German Renewable Energy Sources Act vs EU Renewable Energy Directive

The situation on the energy market faces drastic changes. These changes are considered to be one of the greatest ones in the world since the times of the industrial revolution. In their concerns about climatic changes and fossil fuel reduction, the population of the Earth has found a new source of energy. These sources of energy are called renewables and pioneering in this transition became the EU. Below one can find some information about two main legislative sources in the EU and the way they intertwine.

German Renewable Energy Sources Act: Background

The worldwide community needs a range of legislative changes to be provided with the freedom of the usage of renewables. The global law reformation on the national level is required in order to intensify renewable energy sources utilization like sun, wind, water, geothermals and biomass energy instead of fossil fuels and atomic power. By way of example, Germany is a country which decided to provide its stable energetic future long time ago, namely at the beginning of the 21st century. Setting such course the state issued a range of laws which are called Renewable Energy Sources Act. This act became the starting point for the introduction of energetic changes and nowadays every citizen of Germany may become energy producer. The operators of the energy system are obliged to receive this independently produced energy and make due payments for it.

After a couple of years of the Act’s implementation, an independent, successful and coherent-working renewable energy sector was created. State of things in this industry is represented by the views of a few large business entrepreneurs, the field knowledge of the numerous small and medium enterprises and the enthusiasts who deal with solar energy as well as the ideas of numerous environmental and agenda groups.

Renewable energy

Moreover, the Germany received an outstanding economic outcome due to the Acts' implementation. Yet, in 2006 12% of the total German energy consumption was supplied from renewable sources of energy and thus, over 100 mln of CO2 emissions were avoided.

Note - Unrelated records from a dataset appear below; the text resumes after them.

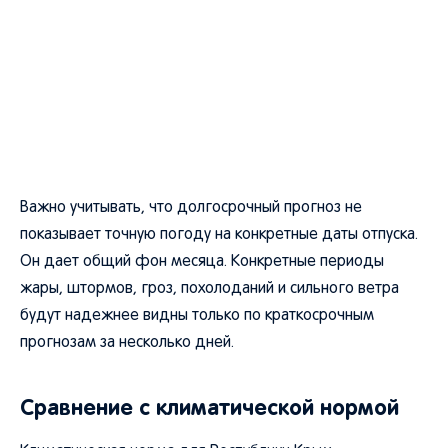
Важно учитывать, что долгосрочный прогноз не
показывает точную погоду на конкретные даты отпуска.
Он дает общий фон месяца. Конкретные периоды
жары, штормов, гроз, похолоданий и сильного ветра
будут надежнее видны только по краткосрочным
прогнозам за несколько дней.
Сравнение с климатической нормой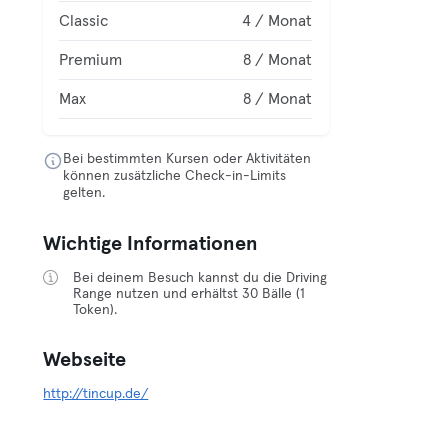
Classic
4 / Monat
Premium
8 / Monat
Max
8 / Monat
Bei bestimmten Kursen oder Aktivitäten
können zusätzliche Check-in-Limits
gelten.
Wichtige Informationen
Bei deinem Besuch kannst du die Driving
Range nutzen und erhältst 30 Bälle (1
Token).
Webseite
http://tincup.de/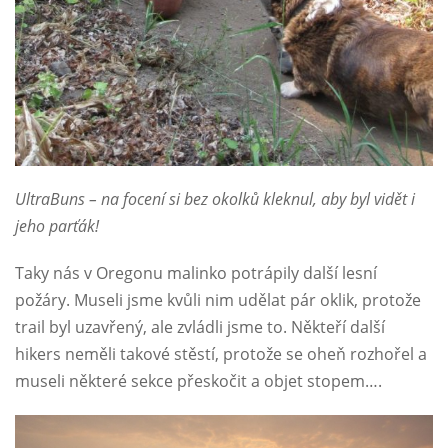
UltraBuns – na focení si bez okolků kleknul, aby byl vidět i
jeho parťák!
Taky nás v Oregonu malinko potrápily další lesní
požáry. Museli jsme kvůli nim udělat pár oklik, protože
trail byl uzavřený, ale zvládli jsme to. Někteří další
hikers neměli takové stěstí, protože se oheň rozhořel a
museli některé sekce přeskočit a objet stopem….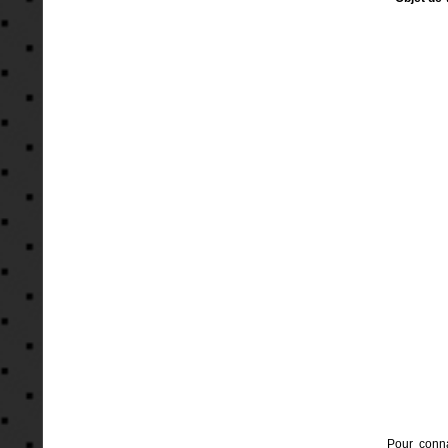
Pour conna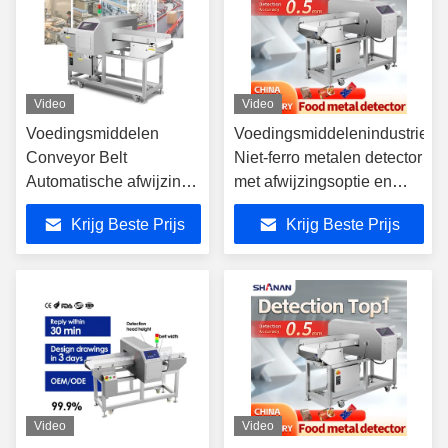
Video
Video
Voedingsmiddelen
Voedingsmiddelenindustrie
Conveyor Belt
Niet-ferro metalen detector
Automatische afwijzing
met afwijzingsoptie en
Metalen detector
hoge gevoeligheid
Krijg Beste Prijs
Krijg Beste Prijs
machine met CE
Video
Video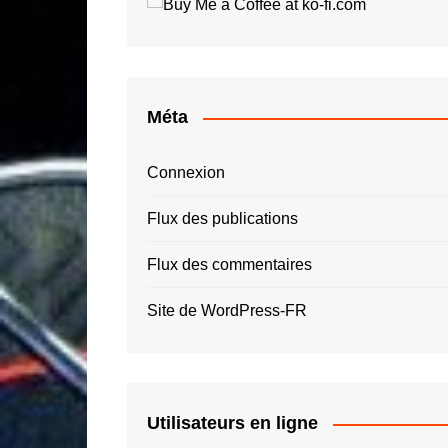
Roger Tallon
Jay O
Santiago Calatrava
Luigi 
Simon Spies
Quas
Thomas Heatherwick
Roger
Méta
Zaha Hadid – ZHA
Connexion
Flux des publications
Flux des commentaires
Site de WordPress-FR
Utilisateurs en ligne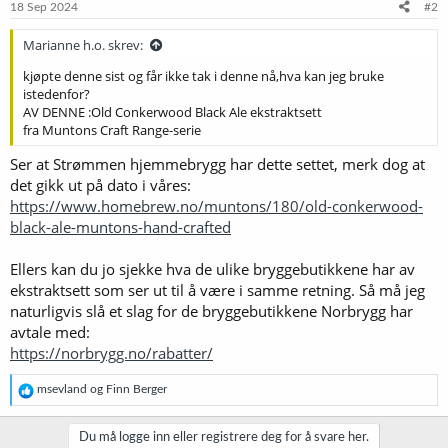
18 Sep 2024
#2
Marianne h.o. skrev:
kjøpte denne sist og får ikke tak i denne nå,hva kan jeg bruke
istedenfor?
AV DENNE :Old Conkerwood Black Ale ekstraktsett
fra Muntons Craft Range-serie
Ser at Strømmen hjemmebrygg har dette settet, merk dog at
det gikk ut på dato i våres:
https://www.homebrew.no/muntons/180/old-conkerwood-
black-ale-muntons-hand-crafted
Ellers kan du jo sjekke hva de ulike bryggebutikkene har av
ekstraktsett som ser ut til å være i samme retning. Så må jeg
naturligvis slå et slag for de bryggebutikkene Norbrygg har
avtale med:
https://norbrygg.no/rabatter/
R
msevland
og
Finn Berger
e
a
k
Du må logge inn eller registrere deg for å svare her.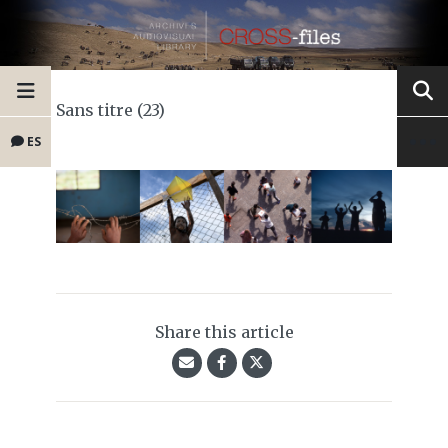
Sans titre (23)
ES
Share this article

The amount of people working in the sector is very significant, too. Over 230 thousand people work there and the overall turnover of the industry is 23 billion euros for today. Due to the German Renewable Energy Sources Act, the wholesale prices for electricity were reduced by 5 billion euros and moreover, it also reduces the subsequent costs for the climate problems by 3.4 billion euros. The latter arise from the usage of fossil fuels and fossil sources of energy. Furthermore, the Germany will become less dependent on the supplies of energy import.

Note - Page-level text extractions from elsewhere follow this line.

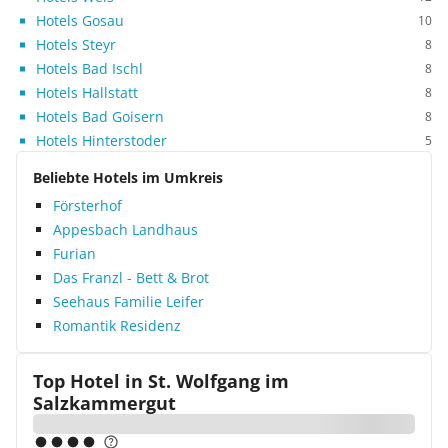
Hotels Gosau
10
Hotels Steyr
8
Hotels Bad Ischl
8
Hotels Hallstatt
8
Hotels Bad Goisern
8
Hotels Hinterstoder
5
Beliebte Hotels im Umkreis
Försterhof
Appesbach Landhaus
Furian
Das Franzl - Bett & Brot
Seehaus Familie Leifer
Romantik Residenz
Top Hotel in
St. Wolfgang im
Salzkammergut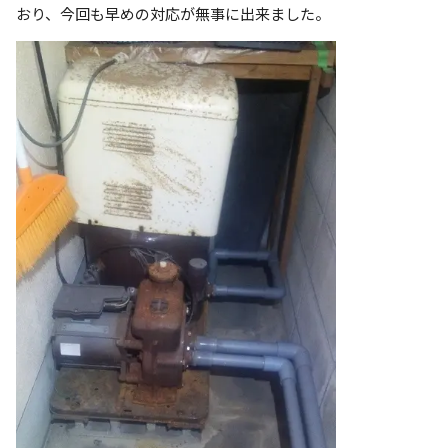
おり、今回も早めの対応が無事に出来ました。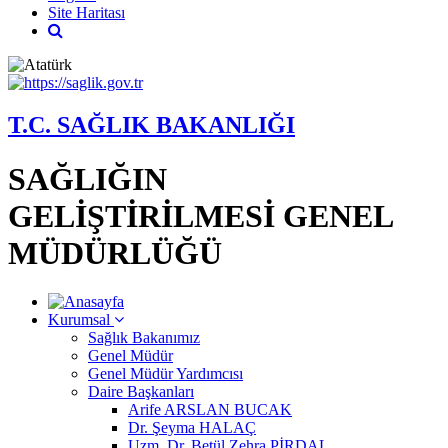
Site Haritası
T.C. SAĞLIK BAKANLIĞI
SAĞLIĞIN
GELİŞTİRİLMESİ GENEL
MÜDÜRLÜĞÜ
Kurumsal
Sağlık Bakanımız
Genel Müdür
Genel Müdür Yardımcısı
Daire Başkanları
Arife ARSLAN BUCAK
Dr. Şeyma HALAÇ
Uzm. Dr. Betül Zehra PİRDAL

The goals of the Act have been already achieved in 2007. The German power industry has 12.5% part of energy supplies from renewable sources of energy. The planned amount of renewable energy in energy sector for 2020 is going to be 27% of the overall industry, which will be the key contribution to the European energy targets for 2020.

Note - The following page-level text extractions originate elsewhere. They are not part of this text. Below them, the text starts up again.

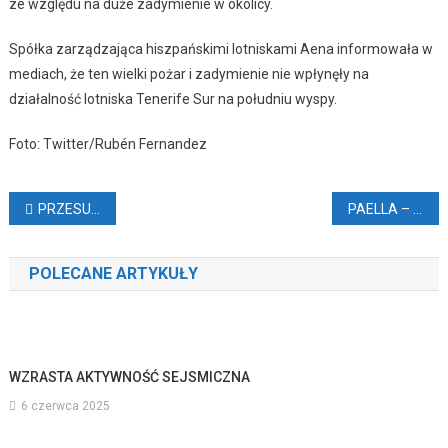
ze względu na duże zadymienie w okolicy.
Spółka zarządzająca hiszpańskimi lotniskami Aena informowała w
mediach, że ten wielki pożar i zadymienie nie wpłynęły na
działalność lotniska Tenerife Sur na południu wyspy.
Foto: Twitter/Rubén Fernandez
Nawigacja
PRZESUWAJĄ TERMINY KARNAWAŁU
PAELLA – DANIE NA CZWARTEK?
wpisu
POLECANE ARTYKUŁY
WZRASTA AKTYWNOŚĆ SEJSMICZNA
6 czerwca 2025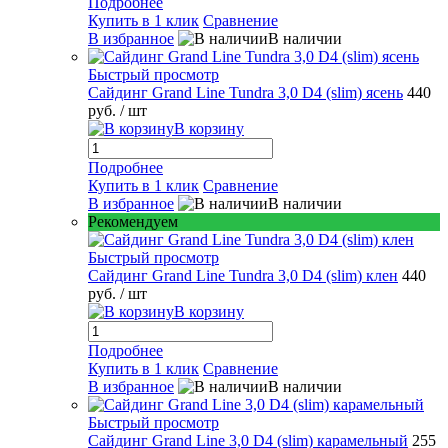
Подробнее
Купить в 1 клик
Сравнение
В избранное
В наличии
Быстрый просмотр
Сайдинг Grand Line Tundra 3,0 D4 (slim) ясень
440
руб.
/ шт
В корзину
Подробнее
Купить в 1 клик
Сравнение
В избранное
В наличии
Рекомендуем
Быстрый просмотр
Сайдинг Grand Line Tundra 3,0 D4 (slim) клен
440
руб.
/ шт
В корзину
Подробнее
Купить в 1 клик
Сравнение
В избранное
В наличии
Быстрый просмотр
Сайдинг Grand Line 3,0 D4 (slim) карамельный
255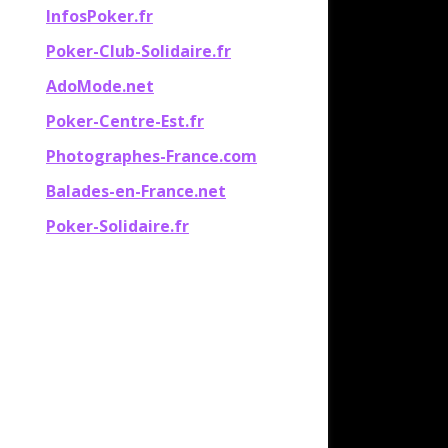
InfosPoker.fr
Poker-Club-Solidaire.fr
AdoMode.net
Poker-Centre-Est.fr
Photographes-France.com
Balades-en-France.net
Poker-Solidaire.fr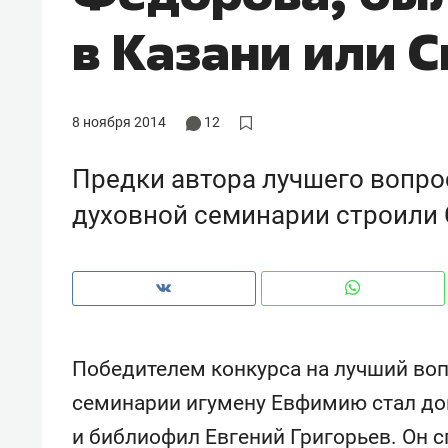
рынки, почему надо знать аксакал
в Казани или 
чем интересен Оман?
8 ноября 2014
12
Предки автора лучшего вопро
духовной семинарии строили
Рекомендуем
Рекоме
Победителем конкурса на лучший воп
Оставить шум за волной: как
Психо
семинарии игумену Евфимию стал до
строят тишину в казанском
«Дире
и библиофил Евгений Григорьев. Он с
ЖК «Заря»
когда 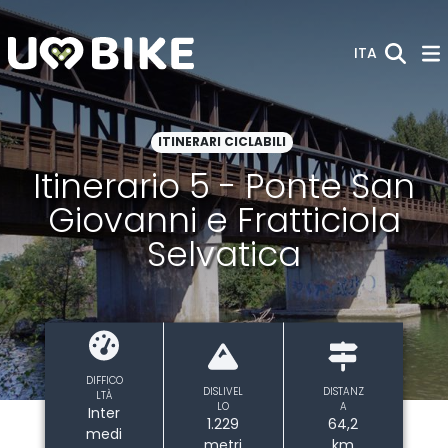
Skip to Main Content
ITA
ITINERARI CICLABILI
Itinerario 5 - Ponte San
Giovanni e Fratticiola
Selvatica
DIFFICO
DISLIVEL
DISTANZ
LTÀ
LO
A
Inter
1.229
64,2
medi
metri
km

The greed feed-in law became the basis for the forthcoming Act in 2000. The greed feed-in law came into force in 1991 and became the basis for the future laws of this type around the world. In 2000 the law was changed by the German Renewable Energy Sources Act, which consists of 12 sections.

German Renewable Energy Sources Act Mechanism

The general aim of the law is to provide support for the sustainable energy development and energy supply as well. The act was created for the purpose of environmental and climatic protection, reduction of the costs for the supply of energy in the national economy of the country, preserving the stores of fossil fuels and promoting further development of the renewable energy sector. It should also be mentioned that this act deals exclusively with generation of electricity from renewable energy sources. The law which deals with heat issues is called The Renewable Energies Heat Act.

The German Renewable Energy Sources Act became the main incentive for the expansion of the renewable energy sources, especially for the energy generated from the wind power.

The main provision of the German Renewable Energy Sources Act is as follows. Feed-in tariffs are obligations for payment by the grid operators, who should make differentiated market independent and regular payments for power which is produced for their grid. The main aim of the German Renewable Energy Sources Act is to boost the market of technologies for the production of energy from the renewable sources of power. These are geothermal and hydropower, solar batteries which produce energy from solar radiation, gas from mines, power produced from wind and biomass. Moreover, grid operators should give priority to the energy produced from renewable sources, and the transactions are conducted with the fixed payment tariffs. The implementation of the German Renewable Energy Sources Act has the following positive consequences. A plethora of people found jobs in the branch of renewable energy sources and now more than 230 qualified workers work there. According to the estimates of the market analysts, the amount of investments in equipment which deals with the generation of electricity can face increase from 9 billion euros to the forecasted 20 billion euros in 2020. From the economic point of view the usage of electricity from renewable energy sources is very rentable. The German Renewable Energy Sources Act promotes greenhouse gas emissions reduction and thus, 45 million tons of greenhouse gas was saved. The act increases greenhouse effect reduction, prevents climatic drastic changes and is ecologically friendly. The sum total of the costs which were saved due to renewables usage is 3.4 billion euros. The share of renewable energy in the energy sector of Germany is planned to constitute 45% of the overall amount of produced energy.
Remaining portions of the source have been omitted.